Jika Rasulullah SAW sendiri menerangkan bahwa صُومُوا hanya berlaku secara lokal dan tidak internasional, lalu mengapa kemudian ada yang memaksakan صُومُوا harus bermakna internasional? Bukankah ini menentang penjelasan shahibusy-syari’ah? Adakah penafsiran syari’ah yang lebih benar dari penafsiran Rasulullah SAW?
Kemudian untuk masalah kaidah bahasa Arab dan Ushul Fiqh yang mengharuskan adanya dalil untuk membuat makna lafazh ‘Aam menjadi Khash atau khusus, maka cukuplah riwayat Kuraib itu sebagai dalilnya. Sehingga dapat disimpulkan bahwa kata صُومُوا pada hadits yang pertama tidak lagi bermakna ‘Aam yang harus berlaku secara internasional, karena makna tersebut sudah dijelaskan dan dirubah oleh riwayat Kuraib sehingga menjadi makna yang khusus dan hanya berlaku lokal.
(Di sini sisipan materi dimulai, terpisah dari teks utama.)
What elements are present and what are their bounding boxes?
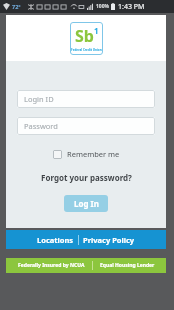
staticText: Federal Credit Union bbox=[71, 48, 102, 52]
button[interactable]: Remember me bbox=[49, 147, 124, 161]
button[interactable]: Privacy Policy bbox=[79, 232, 139, 248]
staticText: Sb bbox=[75, 25, 94, 47]
staticText: 100% bbox=[96, 3, 110, 10]
staticText: 72° bbox=[12, 3, 21, 10]
button[interactable]: Password bbox=[17, 117, 155, 135]
staticText: Equal Housing Lender bbox=[100, 262, 155, 269]
staticText: Federally Insured by NCUA bbox=[18, 262, 85, 269]
staticText: Log In bbox=[74, 198, 99, 209]
staticText: Login ID bbox=[24, 94, 54, 104]
button[interactable]: Login ID bbox=[17, 90, 155, 108]
button[interactable]: Forgot your password? bbox=[35, 169, 138, 186]
staticText: Password bbox=[24, 121, 58, 131]
button[interactable]: Locations bbox=[33, 232, 78, 248]
staticText: 1 bbox=[94, 25, 99, 36]
staticText: 1:43 PM bbox=[118, 2, 145, 12]
staticText: Remember me bbox=[67, 149, 120, 159]
button[interactable]: Log In bbox=[64, 195, 108, 212]
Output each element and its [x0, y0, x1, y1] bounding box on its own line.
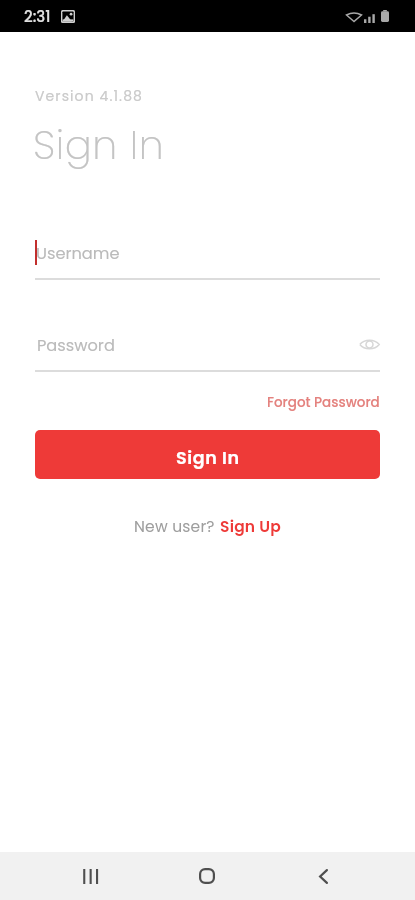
staticText: Version 4.1.88 [35, 86, 144, 106]
button[interactable]: Sign Up [220, 516, 281, 538]
staticText: Sign In [176, 446, 240, 471]
staticText: 2:31 [24, 6, 51, 27]
button[interactable]: Home [179, 852, 235, 900]
button[interactable]: Forgot Password [267, 393, 380, 412]
staticText: Password [37, 334, 115, 357]
button[interactable]: Username [35, 236, 380, 280]
button[interactable]: Recent apps [62, 852, 118, 900]
staticText: Sign In [33, 117, 165, 173]
button[interactable]: Back [295, 852, 351, 900]
staticText: Username [36, 242, 120, 265]
button[interactable]: Sign In [35, 430, 380, 479]
button[interactable]: Toggle password visibility [356, 331, 382, 357]
staticText: New user? [134, 516, 220, 538]
button[interactable]: Password [35, 328, 380, 372]
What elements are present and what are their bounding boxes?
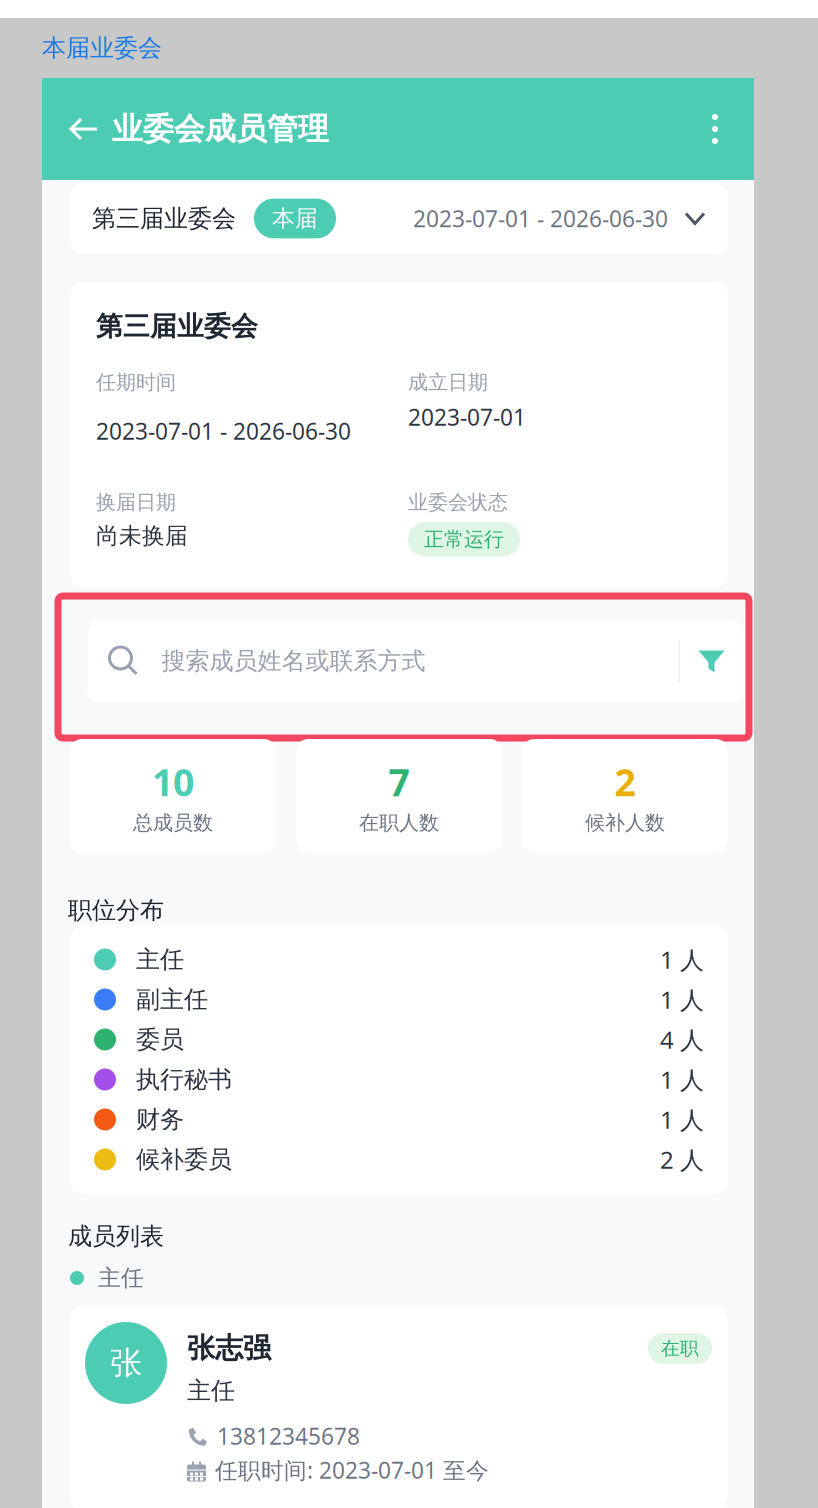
staticText: 候补委员 xyxy=(136,1145,232,1174)
staticText: 业委会成员管理 xyxy=(112,110,329,148)
staticText: 任期时间 xyxy=(96,370,176,395)
staticText: 2023-07-01 xyxy=(408,402,526,432)
staticText: 13812345678 xyxy=(217,1421,360,1451)
staticText: 成员列表 xyxy=(68,1222,164,1251)
staticText: 4 人 xyxy=(660,1024,704,1056)
staticText: 7 xyxy=(388,757,410,806)
button[interactable]: 2 xyxy=(522,739,728,853)
staticText: 主任 xyxy=(136,945,184,974)
staticText: 第三届业委会 xyxy=(96,310,258,343)
staticText: 候补人数 xyxy=(585,810,665,835)
staticText: 10 xyxy=(152,757,194,806)
staticText: 委员 xyxy=(136,1025,184,1054)
button[interactable]: 10 xyxy=(70,739,276,853)
button[interactable]: 返回 xyxy=(42,78,112,180)
staticText: 本届 xyxy=(272,205,318,232)
staticText: 张志强 xyxy=(187,1331,271,1365)
staticText: 张 xyxy=(110,1343,142,1383)
staticText: 成立日期 xyxy=(408,370,488,395)
staticText: 业委会状态 xyxy=(408,490,508,515)
staticText: 主任 xyxy=(98,1264,144,1292)
staticText: 2023-07-01 - 2026-06-30 xyxy=(96,416,351,446)
button[interactable]: 第三届业委会 xyxy=(42,180,754,254)
staticText: 财务 xyxy=(136,1105,184,1134)
staticText: 本届业委会 xyxy=(42,33,162,63)
staticText: 在职 xyxy=(661,1337,699,1360)
staticText: 搜索成员姓名或联系方式 xyxy=(162,646,426,676)
staticText: 任职时间: 2023-07-01 至今 xyxy=(215,1455,489,1485)
staticText: 换届日期 xyxy=(96,490,176,515)
staticText: 1 人 xyxy=(660,944,704,976)
staticText: 第三届业委会 xyxy=(92,204,236,233)
staticText: 2023-07-01 - 2026-06-30 xyxy=(413,203,668,234)
button[interactable]: 7 xyxy=(296,739,502,853)
staticText: 主任 xyxy=(187,1376,235,1406)
staticText: 2 xyxy=(614,757,636,806)
staticText: 副主任 xyxy=(136,985,208,1014)
staticText: 执行秘书 xyxy=(136,1065,232,1094)
staticText: 1 人 xyxy=(660,1104,704,1136)
staticText: 1 人 xyxy=(660,1064,704,1096)
staticText: 1 人 xyxy=(660,984,704,1016)
button[interactable]: 张 xyxy=(42,1305,754,1508)
staticText: 在职人数 xyxy=(359,810,439,835)
staticText: 正常运行 xyxy=(424,527,504,552)
staticText: 总成员数 xyxy=(133,810,213,835)
button[interactable]: 更多 xyxy=(702,78,754,180)
staticText: 职位分布 xyxy=(68,896,164,925)
staticText: 尚未换届 xyxy=(96,522,188,550)
staticText: 2 人 xyxy=(660,1144,704,1176)
button[interactable]: 筛选 xyxy=(680,620,744,702)
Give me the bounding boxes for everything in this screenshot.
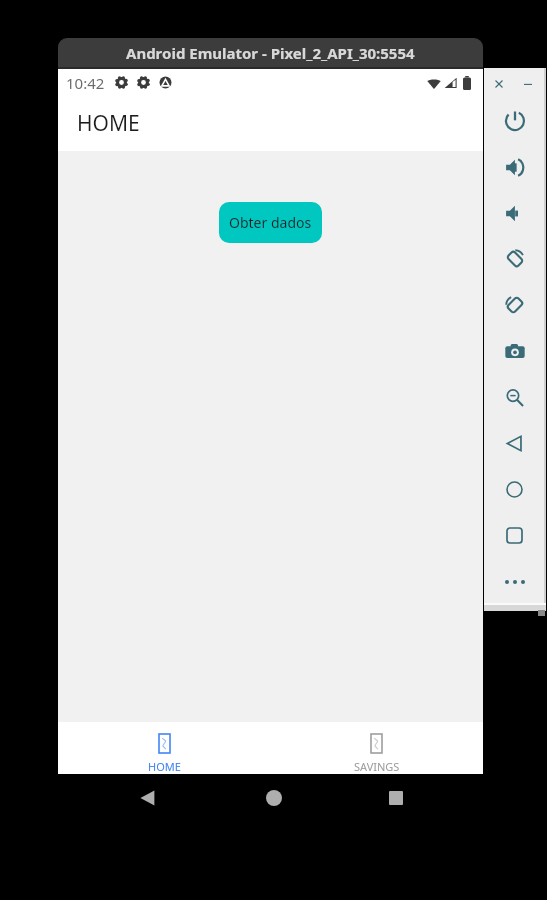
button[interactable]: Screenshot bbox=[484, 328, 545, 374]
staticText: 10:42 bbox=[66, 73, 105, 93]
staticText: Obter dados bbox=[229, 213, 312, 232]
button[interactable]: Home bbox=[266, 790, 282, 806]
button[interactable]: Zoom bbox=[484, 374, 545, 420]
button[interactable]: More bbox=[484, 558, 545, 604]
staticText: Android Emulator - Pixel_2_API_30:5554 bbox=[126, 43, 415, 63]
button[interactable]: Volume down bbox=[484, 190, 545, 236]
button[interactable]: Home bbox=[484, 466, 545, 512]
button[interactable]: Power bbox=[484, 98, 545, 144]
staticText: HOME bbox=[148, 759, 181, 774]
staticText: HOME bbox=[77, 109, 140, 138]
staticText: SAVINGS bbox=[354, 759, 400, 774]
button[interactable]: Minimize bbox=[524, 80, 532, 88]
button[interactable]: HOME bbox=[58, 722, 270, 774]
button[interactable]: Back bbox=[484, 420, 545, 466]
button[interactable]: SAVINGS bbox=[270, 722, 483, 774]
button[interactable]: Volume up bbox=[484, 144, 545, 190]
button[interactable]: Back bbox=[138, 788, 158, 808]
button[interactable]: Overview bbox=[484, 512, 545, 558]
button[interactable]: Recent apps bbox=[389, 791, 403, 805]
button[interactable]: Close bbox=[495, 80, 503, 88]
button[interactable]: Rotate left bbox=[484, 236, 545, 282]
button[interactable]: Obter dados bbox=[219, 202, 322, 243]
button[interactable]: Rotate right bbox=[484, 282, 545, 328]
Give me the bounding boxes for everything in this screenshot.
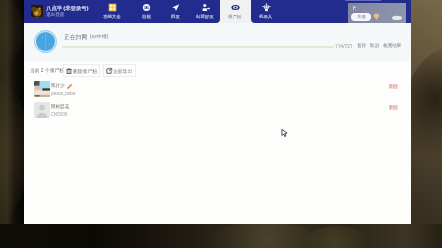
button[interactable]: 照片少 — [24, 79, 411, 100]
button[interactable]: f: — [348, 3, 406, 23]
staticText: 自检 — [142, 14, 151, 20]
staticText: 充值 — [357, 14, 366, 20]
staticText: 群发 — [171, 14, 180, 20]
button[interactable]: 全部导出 — [106, 64, 133, 77]
staticText: 全部导出 — [113, 68, 133, 74]
staticText: 正在扫网 — [64, 33, 88, 40]
button[interactable]: 机器人 — [251, 0, 281, 23]
button[interactable]: 群发 — [160, 0, 190, 23]
button[interactable]: 出群好友 — [190, 0, 220, 23]
button[interactable]: 八点半 (未登录号) — [31, 4, 89, 17]
staticText: 照片少 — [51, 83, 65, 89]
button[interactable]: 删除 — [389, 84, 399, 90]
staticText: 当前 2 个僵尸粉 — [30, 67, 65, 74]
staticText: 出群好友 — [196, 14, 214, 20]
button[interactable]: 阿根廷花 — [24, 100, 411, 121]
staticText: 检测结果 — [383, 43, 402, 49]
staticText: 取消 — [370, 43, 380, 49]
button[interactable]: 僵尸粉 — [220, 0, 250, 23]
button[interactable]: 删除 — [389, 105, 399, 111]
staticText: f: — [353, 5, 357, 12]
staticText: 僵尸粉 — [228, 14, 242, 20]
button[interactable]: 检测结果 — [383, 43, 402, 49]
button[interactable]: 删除僵尸粉 — [66, 64, 97, 77]
staticText: 删除 — [389, 105, 399, 111]
staticText: peace_bebe — [51, 90, 76, 96]
button[interactable]: 暂停 — [357, 43, 367, 49]
staticText: 功能大全 — [103, 14, 121, 20]
button[interactable]: 取消 — [370, 43, 380, 49]
button[interactable]: 当前 2 个僵尸粉 — [29, 65, 66, 76]
staticText: 暂停 — [357, 43, 367, 49]
staticText: 114/721 — [335, 43, 353, 49]
staticText: CN5509 — [51, 111, 68, 117]
button[interactable]: 自检 — [131, 0, 161, 23]
staticText: 删除僵尸粉 — [73, 68, 97, 74]
staticText: 八点半 (未登录号) — [46, 4, 89, 11]
staticText: 机器人 — [259, 14, 273, 20]
staticText: 阿根廷花 — [51, 104, 70, 110]
button[interactable]: 功能大全 — [97, 0, 127, 23]
staticText: (xx中继) — [90, 33, 109, 40]
staticText: 删除 — [389, 84, 399, 90]
staticText: 退出登录 — [46, 12, 65, 17]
Dalam ilmu Ushul Fiqh, metode seperti ini lebih dikenal sebagai Al-‘Aam urida bihi Al-Khash yang artinya “Lafazh umum namun yang dimaksud adalah khusus.”
Kelompok pertama juga menyatakan bahwa: jika seandainya seluruh kaum muslimin di dunia pada masa sekarang berada pada satu khilafah di bawah pimpinan satu khalifah, maka bukankah sang khalifah hanya akan menentukan satu versi Ramadhan saja berdasar Mathla’ Internasional?
Klaim ini dijawab oleh kelompok kedua, bahwa Rasulullah SAW pada masanya adalah seorang khalifah sekaligus shahibusy-syari’ah untuk seluruh kaum muslimin di dunia dan menentukan awal bulan berdasar Mathla’ Lokal, maka adakah khalifah yang lebih pantas dicontoh dari Rasulullah SAW? Dan adakah ijtihad yang boleh dipakai jika ada keputusan Rasulullah SAW yang menggugurkannya?
Kesimpulan
Dari pemaparan yang telah lalu, dapat kita simpulkan beberapa hal:
Dalam menentukan awal Ramadhan, harus digunakan Mathla’ Lokal dan bukan Mathla’ Internasional.
Orang yang berpuasa sehari sebelum hilal Ramadhan terlihat pada Mathla’ daerahnya sendiri adalah berdosa karena telah berpuasa pada hari yang haram, kecuali puasanya bertepatan dengan hari puasa sunnah yang ia biasa melakukannya.
Orang yang berpuasa Ramadhan berdasar Mathla’ daerahnya sendiri tidak mempunyai hutang puasa 1 hari Ramadhan berdasar Mathla’ daerah yang lain.
Mudah-mudahan tulisan ini menjadi penjelasan bagi para pencari kebenaran. Amin… (Ramadhan 1427 H).